5. The season variable has a strong correlation with the month variable.
6. Temperature (temp) and feels-like temperature (atemp) are positively correlated with cnt (bike rentals).
7. The highest number of rentals occurs between 15.00 PM and 20.00 PM.

### 6.Data Preprocessing

#### 6.1 Dropping an unrequired Columns

In [None]:
columns_to_drop=['instant','dteday','season','atemp','casual','registered']
for i in columns_to_drop:
    if i in data.columns:
        data.drop(columns=[i],inplace=True)
data

Insights:
1. Dropped the 'instant' and 'dteday' features because they contain unique values, making them irrelevant for analysis.
2. Dropped 'season'and 'atemp' due to high correlation with 'mnth' and 'temp',reducing redundancy and avoiding multicollinearity.
3. The 'casual' and 'registered' features were removed since their cumulative sum forms 'cnt', the target variable. Keeping them could lead to data leakage in predictive modeling. 

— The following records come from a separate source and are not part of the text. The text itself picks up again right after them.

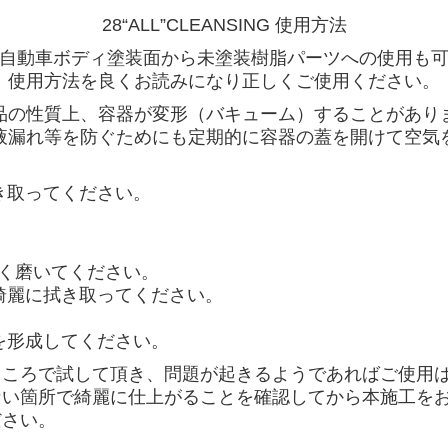
28“ALL”CLEANSING 使用方法
自動車ボディ塗装面から未塗装樹脂パーツへの使用も
使用方法を良くお読みになり正しくご使用ください。
品の性質上、容器が変形（バキューム）することがあり
液漏れ等を防ぐためにも定期的に容器の蓋を開けて空気
き取ってください。
く磨いてください。
綺麗に拭き取ってください。
を形成してください。
ところで試して頂き、問題が起きるようであればご使用
ない箇所で綺麗に仕上がることを確認してから本施工を
ださい。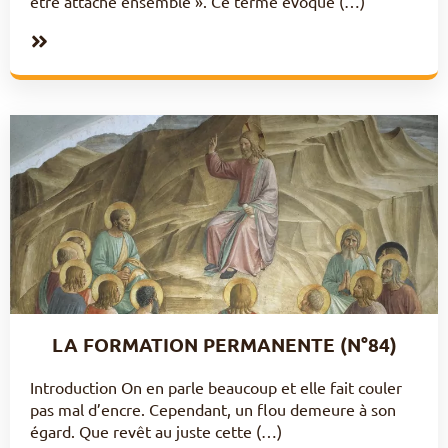
être attaché ensemble ». Ce terme évoque (…)
LA FORMATION PERMANENTE (N°84)
Introduction On en parle beaucoup et elle fait couler
pas mal d’encre. Cependant, un flou demeure à son
égard. Que revêt au juste cette (…)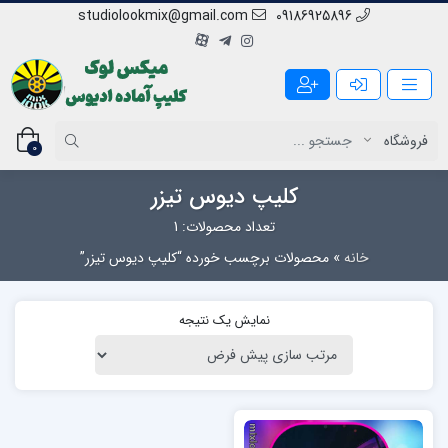
studiolookmix@gmail.com
09186925896
0
کلیپ دیوس تیزر
تعداد محصولات: 1
خانه
»
محصولات برچسب خورده “کلیپ دیوس تیزر”
نمایش یک نتیجه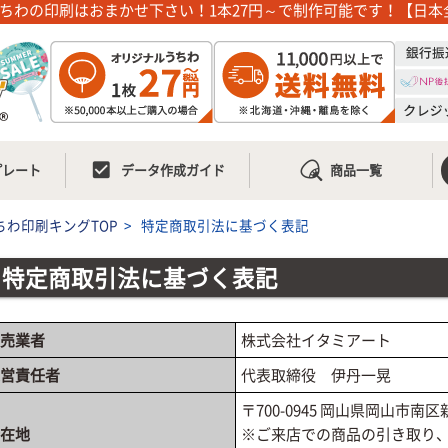
ちわの印刷はおまかせ下さい！1本27円～で制作可能です！【日本
check_box
プレート
データ作成ガイド
商品一覧
ちわ印刷キングTOP
>
特定商取引法に基づく表記
特定商取引法に基づく表記
売業者
株式会社イタミアート
営責任者
代表取締役 伊丹一晃
〒700-0945 岡山県岡山市南区新
在地
※ご来店での商品の引き取り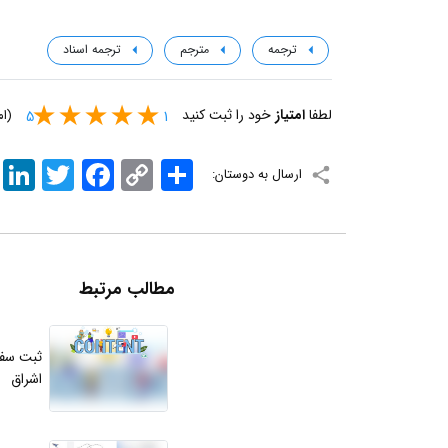
ترجمه
مترجم
ترجمه اسناد
لطفا
امتیاز
خود را ثبت کنید
(ام
5
1
اشتراک
Copy
Facebook
Twitter
nkedIn
ارسال به دوستان:
Link
مطالب مرتبط
ثبت سفا
اشراق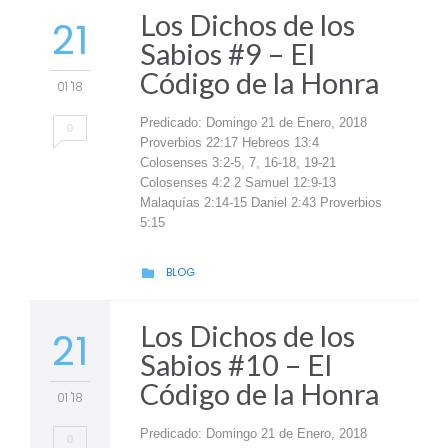
Los Dichos de los
21
Sabios #9 – El
Código de la Honra
01 '18
Predicado: Domingo 21 de Enero, 2018
0
Proverbios 22:17 Hebreos 13:4
Colosenses 3:2-5, 7, 16-18, 19-21
Colosenses 4:2 2 Samuel 12:9-13
Malaquías 2:14-15 Daniel 2:43 Proverbios
5:15
CATEGORY
BLOG

Los Dichos de los
21
Sabios #10 – El
Código de la Honra
01 '18
Predicado: Domingo 21 de Enero, 2018
0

#### 6.2 Handlling Null Values

In [None]:
#checking the null values
print(data.isnull().sum())

In [None]:
#getting the row containing null value
data[data['morning_rental_ratio'].isna()]

In [None]:
data['morning_rental_ratio']=data['morning_rental_ratio'].fillna(0)

In [None]:
data.isnull().sum().sum()

Insight:The final dataset contained null values, which we successfully handled using the fillna() method to ensure data consistency.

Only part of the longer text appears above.